13 responses so far ↓

  • 1 Petr Vasilev // Mar 8, 2013 at 2:35 am

    That’s sad, there is no RSS export from LinkedIn page as I can see this, and that’s how plenty of people read your blog, I guess.

  • 2 Jim Menard // Mar 8, 2013 at 3:58 am

    Daniel, is there an RSS feed for your LinkedIn posts? If so, I haven’t found it yet.

  • 3 Rick Thomas (@irickt) // Mar 8, 2013 at 5:58 am

    Does your new site have a feed? I don’t see it.

  • 4 Daniel Tunkelang // Mar 8, 2013 at 6:50 am

    Sorry, no RSS feed.

  • 5 Rick Thomas (@irickt) // Mar 8, 2013 at 9:12 am

    That’s too bad.

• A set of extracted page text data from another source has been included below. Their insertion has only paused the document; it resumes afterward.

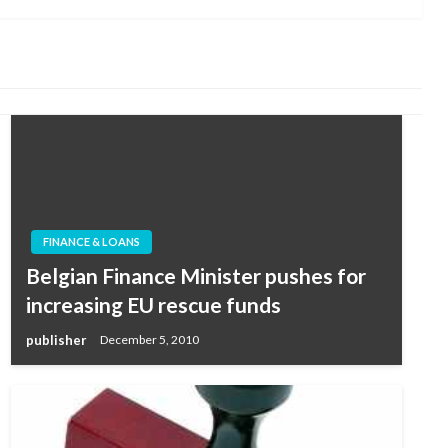
FINANCE & LOANS
Belgian Finance Minister pushes for
increasing EU rescue funds
publisher
December 5, 2010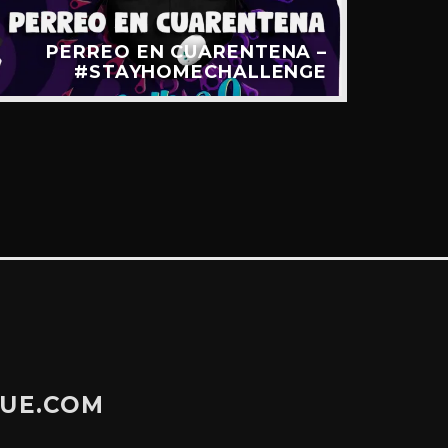
PERREO EN CUARENTENA –
LA 
#STAYHOMECHALLENGE
GUE.COM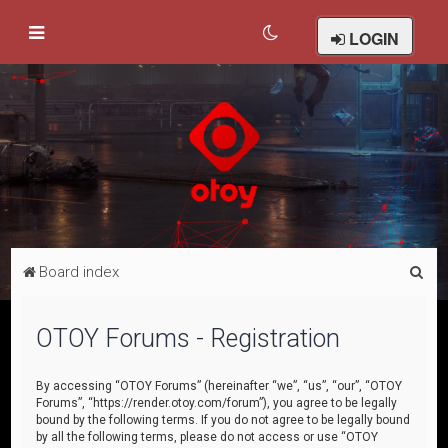
LOGIN
S
Board index
e
a
OTOY Forums - Registration
r
c
By accessing “OTOY Forums” (hereinafter “we”, “us”, “our”, “OTOY
Forums”, “https://render.otoy.com/forum”), you agree to be legally
h
bound by the following terms. If you do not agree to be legally bound
by all the following terms, please do not access or use “OTOY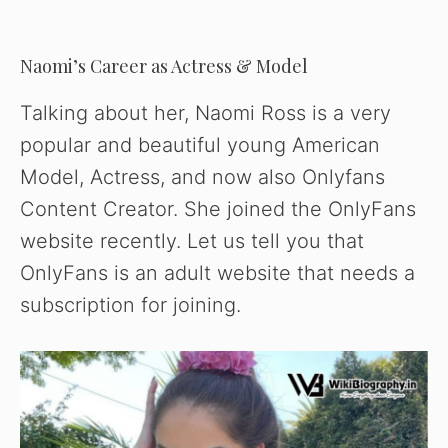
Naomi’s Career as Actress & Model
Talking about her, Naomi Ross is a very
popular and beautiful young American
Model, Actress, and now also Onlyfans
Content Creator. She joined the OnlyFans
website recently. Let us tell you that
OnlyFans is an adult website that needs a
subscription for joining.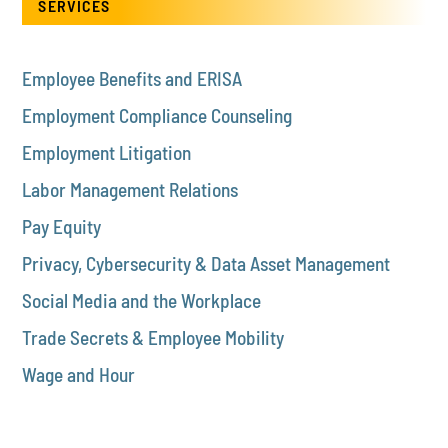
SERVICES
Employee Benefits and ERISA
Employment Compliance Counseling
Employment Litigation
Labor Management Relations
Pay Equity
Privacy, Cybersecurity & Data Asset Management
Social Media and the Workplace
Trade Secrets & Employee Mobility
Wage and Hour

To someone who scans hundreds of feeds, in standard formats, in use for years, you have gone “off the grid”.

  • 6 Ivan // Mar 8, 2013 at 11:07 am

    At least 4 people have read this post via RSS. :)

    I have tried to build a scraper to parse LinkedIn content (since none of it is behind a subwall), but they dynamically load the content, making scraping a bit more harder.

    Here is the content in JSON: http://www.linkedin.com/today/post/json_reader_posts?author=https%3A%2F%2Fwww%2Elinkedin%2Ecom%2Ftoday%2Fpost%2Farticles%2F50510

    One day I will write something using Yahoo Pipes to mimic RSS for LinkedIn.

  • 7 Nick // Mar 8, 2013 at 6:59 pm

    At least 5 people have read this via RSS. Can you explain the advantage to switching to LinkedIn?

  • 8 Nick // Mar 8, 2013 at 7:00 pm

    The funny thing is that under this post it says “If you enjoyed this post, make sure you subscribe to my RSS feed!” :)

  • 9 Daniel Tunkelang // Mar 8, 2013 at 8:11 pm

    Irony noted. :-)

    As for why I switched, I’m getting over 100k visits a month through posting on LinkedIn, as well as lots of re-sharing through LinkedIn and Twitter, likes, and comments associated with strong identities. In short, I moved for the quantity and quality of engagement.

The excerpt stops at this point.